Myślę, że tak. Bardzo przyczynił się do tego program "Top Model". Tak jak kiedyś ludzie tańczyli, tak teraz zaczęli zwracać uwagę na modę. "Top Model" to nie jest stricte modowy program, a raczej rozrywkowe show, jednak w delikatny sposób, zainteresowało ono ludzi modą. Do tej pory nikt nie wiedział, kim jest Anja Rubik, a teraz jest jedną z największych polskich gwiazd. Mimo tego, że na świecie była mega gwiazdą już parę lat temu. Dopiero teraz ludzie zainteresowali się modelkami, tym co my robimy, jak to wygląda, jak funkcjonuje ten wielki przemysł. To jest bardzo kolorowy, bardzo ostry i niesamowity biznes.

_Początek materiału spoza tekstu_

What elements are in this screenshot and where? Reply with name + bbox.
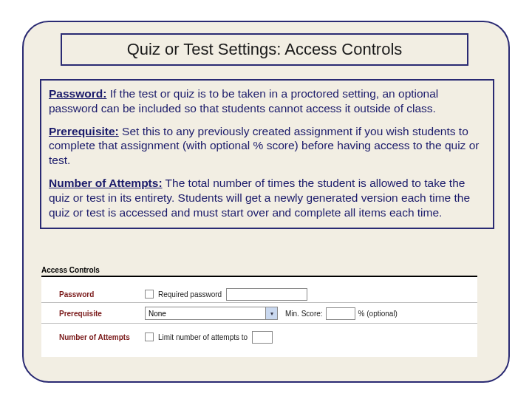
description-box: Password: If the test or quiz is to be t… — [40, 79, 494, 229]
password-checkbox-label: Required password — [158, 290, 222, 299]
desc-password-text: If the test or quiz is to be taken in a … — [49, 87, 438, 115]
desc-prerequisite: Prerequisite: Set this to any previously… — [49, 124, 485, 168]
divider — [41, 302, 477, 303]
min-score-input[interactable] — [326, 307, 355, 320]
attempts-row: Number of Attempts Limit number of attem… — [41, 330, 273, 344]
prerequisite-select[interactable]: None ▾ — [145, 307, 278, 320]
prerequisite-select-value: None — [149, 310, 166, 318]
access-controls-form: Password Required password Prerequisite … — [41, 276, 477, 357]
password-checkbox[interactable] — [145, 290, 154, 299]
min-score-label: Min. Score: — [285, 310, 323, 318]
password-input[interactable] — [226, 288, 307, 301]
password-row: Password Required password — [41, 287, 307, 301]
attempts-input[interactable] — [252, 331, 273, 344]
attempts-checkbox-label: Limit number of attempts to — [158, 333, 248, 341]
divider — [41, 323, 477, 324]
desc-password-label: Password: — [49, 87, 106, 100]
form-section-header: Access Controls — [41, 266, 100, 274]
page-title: Quiz or Test Settings: Access Controls — [61, 33, 468, 66]
min-score-suffix: % (optional) — [358, 310, 398, 318]
desc-password: Password: If the test or quiz is to be t… — [49, 86, 485, 116]
desc-attempts: Number of Attempts: The total number of … — [49, 176, 485, 219]
chevron-down-icon: ▾ — [265, 307, 277, 319]
desc-attempts-label: Number of Attempts: — [49, 177, 163, 189]
prerequisite-row: Prerequisite None ▾ Min. Score: % (optio… — [41, 307, 398, 320]
desc-prerequisite-label: Prerequisite: — [49, 125, 119, 137]
password-field-label: Password — [41, 290, 145, 299]
title-text: Quiz or Test Settings: Access Controls — [127, 40, 403, 59]
attempts-checkbox[interactable] — [145, 332, 154, 341]
prerequisite-field-label: Prerequisite — [41, 310, 145, 318]
attempts-field-label: Number of Attempts — [41, 333, 145, 341]
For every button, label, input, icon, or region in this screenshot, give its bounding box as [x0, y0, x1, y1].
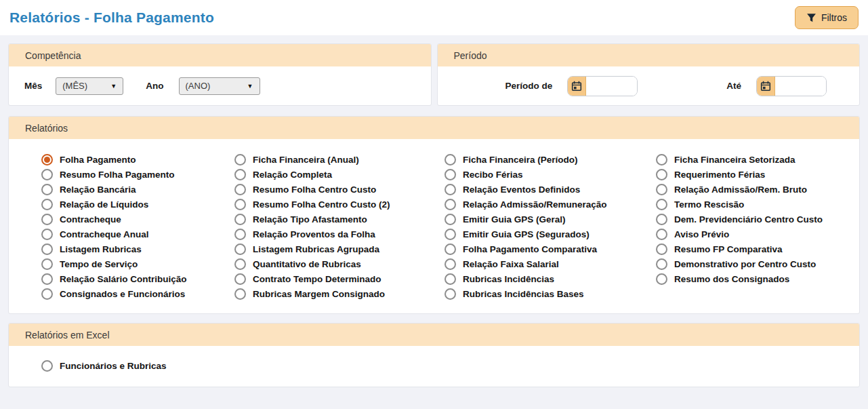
report-option[interactable]: Rubricas Incidências Bases [445, 288, 656, 300]
report-option[interactable]: Ficha Financeira Setorizada [656, 153, 852, 165]
report-option[interactable]: Relação Tipo Afastamento [234, 213, 445, 225]
year-select[interactable]: (ANO) ▼ [179, 77, 260, 95]
panel-relatorios-header: Relatórios [9, 117, 859, 139]
radio-icon[interactable] [234, 288, 246, 300]
report-option[interactable]: Termo Rescisão [656, 198, 852, 210]
radio-icon[interactable] [41, 273, 53, 285]
report-option[interactable]: Quantitativo de Rubricas [234, 258, 445, 270]
chevron-down-icon: ▼ [247, 83, 253, 90]
report-option[interactable]: Funcionários e Rubricas [41, 359, 852, 372]
radio-icon[interactable] [234, 169, 246, 180]
report-option[interactable]: Ficha Financeira (Anual) [234, 153, 445, 165]
radio-icon[interactable] [445, 258, 456, 270]
report-option[interactable]: Relação de Líquidos [41, 198, 234, 210]
report-option[interactable]: Demonstrativo por Centro Custo [656, 258, 852, 270]
radio-icon[interactable] [41, 184, 53, 195]
radio-icon[interactable] [445, 214, 456, 225]
radio-icon[interactable] [445, 199, 456, 210]
period-from-input[interactable] [586, 77, 637, 96]
radio-icon[interactable] [234, 184, 246, 195]
report-option-label: Folha Pagamento Comparativa [463, 244, 597, 254]
report-option[interactable]: Aviso Prévio [656, 228, 852, 240]
report-option[interactable]: Relação Completa [234, 168, 445, 180]
radio-icon[interactable] [445, 184, 456, 195]
filters-button[interactable]: Filtros [795, 6, 859, 29]
radio-icon[interactable] [234, 214, 246, 225]
report-option[interactable]: Relação Proventos da Folha [234, 228, 445, 240]
radio-icon[interactable] [41, 258, 53, 270]
report-option[interactable]: Resumo Folha Pagamento [41, 168, 234, 180]
radio-icon[interactable] [41, 154, 53, 165]
radio-icon[interactable] [234, 154, 246, 165]
report-option[interactable]: Emitir Guia GPS (Segurados) [445, 228, 656, 240]
radio-icon[interactable] [656, 229, 667, 240]
report-option[interactable]: Relação Bancária [41, 183, 234, 195]
report-option[interactable]: Listagem Rubricas Agrupada [234, 243, 445, 255]
radio-icon[interactable] [234, 258, 246, 270]
radio-icon[interactable] [41, 244, 53, 255]
report-option[interactable]: Contrato Tempo Determinado [234, 273, 445, 285]
radio-icon[interactable] [234, 244, 246, 255]
radio-icon[interactable] [656, 214, 667, 225]
report-option[interactable]: Relação Eventos Definidos [445, 183, 656, 195]
radio-icon[interactable] [234, 273, 246, 285]
calendar-icon[interactable] [757, 77, 775, 96]
report-option[interactable]: Consignados e Funcionários [41, 288, 234, 300]
report-option[interactable]: Relação Faixa Salarial [445, 258, 656, 270]
radio-icon[interactable] [445, 288, 456, 300]
radio-icon[interactable] [234, 199, 246, 210]
report-option[interactable]: Resumo Folha Centro Custo [234, 183, 445, 195]
report-option[interactable]: Tempo de Serviço [41, 258, 234, 270]
report-option-label: Relação de Líquidos [60, 199, 148, 210]
report-option[interactable]: Emitir Guia GPS (Geral) [445, 213, 656, 225]
report-option[interactable]: Recibo Férias [445, 168, 656, 180]
report-option[interactable]: Rubricas Margem Consignado [234, 288, 445, 300]
report-option[interactable]: Relação Admissão/Rem. Bruto [656, 183, 852, 195]
report-option-label: Ficha Financeira Setorizada [674, 155, 795, 165]
report-option[interactable]: Resumo Folha Centro Custo (2) [234, 198, 445, 210]
radio-icon[interactable] [41, 229, 53, 240]
radio-icon[interactable] [41, 199, 53, 210]
report-option[interactable]: Relação Admissão/Remuneração [445, 198, 656, 210]
radio-icon[interactable] [234, 229, 246, 240]
radio-icon[interactable] [656, 154, 667, 165]
report-option[interactable]: Ficha Financeira (Período) [445, 153, 656, 165]
radio-icon[interactable] [41, 360, 53, 372]
month-select[interactable]: (MÊS) ▼ [56, 77, 123, 95]
report-option[interactable]: Rubricas Incidências [445, 273, 656, 285]
report-option[interactable]: Resumo dos Consignados [656, 273, 852, 285]
report-option-label: Recibo Férias [463, 170, 523, 180]
report-option[interactable]: Listagem Rubricas [41, 243, 234, 255]
report-option-label: Resumo FP Comparativa [674, 244, 783, 254]
report-option[interactable]: Resumo FP Comparativa [656, 243, 852, 255]
radio-icon[interactable] [445, 229, 456, 240]
report-option[interactable]: Contracheque [41, 213, 234, 225]
excel-report-column: Funcionários e Rubricas [41, 359, 852, 374]
report-option[interactable]: Folha Pagamento Comparativa [445, 243, 656, 255]
calendar-icon[interactable] [568, 77, 586, 96]
period-to-input[interactable] [775, 77, 826, 96]
radio-icon[interactable] [41, 288, 53, 300]
radio-icon[interactable] [445, 244, 456, 255]
radio-icon[interactable] [656, 169, 667, 180]
period-from-field [567, 76, 638, 96]
radio-icon[interactable] [41, 169, 53, 180]
report-option[interactable]: Relação Salário Contribuição [41, 273, 234, 285]
report-option[interactable]: Requerimento Férias [656, 168, 852, 180]
radio-icon[interactable] [656, 244, 667, 255]
report-option[interactable]: Dem. Previdenciário Centro Custo [656, 213, 852, 225]
report-option[interactable]: Contracheque Anual [41, 228, 234, 240]
report-option-label: Aviso Prévio [674, 229, 729, 239]
radio-icon[interactable] [41, 214, 53, 225]
month-label: Mês [24, 81, 42, 91]
radio-icon[interactable] [656, 273, 667, 285]
radio-icon[interactable] [445, 169, 456, 180]
panel-relatorios-excel-header: Relatórios em Excel [9, 324, 859, 346]
radio-icon[interactable] [445, 154, 456, 165]
radio-icon[interactable] [445, 273, 456, 285]
radio-icon[interactable] [656, 184, 667, 195]
chevron-down-icon: ▼ [110, 83, 117, 90]
radio-icon[interactable] [656, 258, 667, 270]
radio-icon[interactable] [656, 199, 667, 210]
report-option[interactable]: Folha Pagamento [41, 153, 234, 165]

Jest mi bardzo miło, że brałem udział w takim projekcie, jak "Top Model". Moja intuicja od razu powiedziała mi, że to będzie coś i że to właśnie ten moment, żeby przerzucić swoją profesjonalną prace na telewizję.
Kiedy jakieś zjawisko staje się w danym momencie modne i budzi szerokie zainteresowanie, błyskawicznie pojawiają się różnego rodzaju pseudo eksperci i specjaliści od tego tematu. Czy obserwujesz taki fenomen w świecie mody?
Oczywiście, bardzo dużo ludzi gada, chcąc uchodzić za autorytety, ale cóż, niech sobie mówią.
A jak oceniasz zjawisko tak zwanych szafiarek i tych wszystkich blogów modowych, które zalały polski Internet?
Jest to pewnie łatwy sposób żeby zaistnieć. Każdy ma prawo do życia i niech się przepycha łokciami, a że na razie jest to na poziomie przedszkolnym, to już inna kwestia. Internet, tak jak i moda, jest nową dziedziną w Polsce. My też się kiedyś tego uczyliśmy. Ja chyba jestem pierwszym pokoleniem, które zajmuje się modą profesjonalnie. Blogami póki co zajmują się zazwyczaj bardzo małe dzieci, więc jestem przekonany, że na 100 blogów, może jeden będzie kiedyś opiniotwórczy. Ja nie jestem 14-latką, więc nie widzę w tym niczego ciekawego. Jest to nowe zjawisko i trzymam kciuki, żeby ktoś kiedyś w końcu został ekspertem modowym, bo jak na razie nie widzę takich postaci.
Dziękuję za rozmowę.
Dziękuję
Marcin Tyszka - polski fotograf mody, pracował dla wielu polskich, jak i zagranicznych magazynów. W swoim dorobku ma sesje dla takich tytułów, jak "Vogue", "Elle" czy "Marie Claire". Od pierwszej polskiej edycji "Top Model", zasiada w jury tego show. Wraz z Dawidem Wolińskim wystąpił w jednym sezonie programu rozrywkowego "Woli i Tysio na pokładzie", emitowanego na antenie stacji TVN.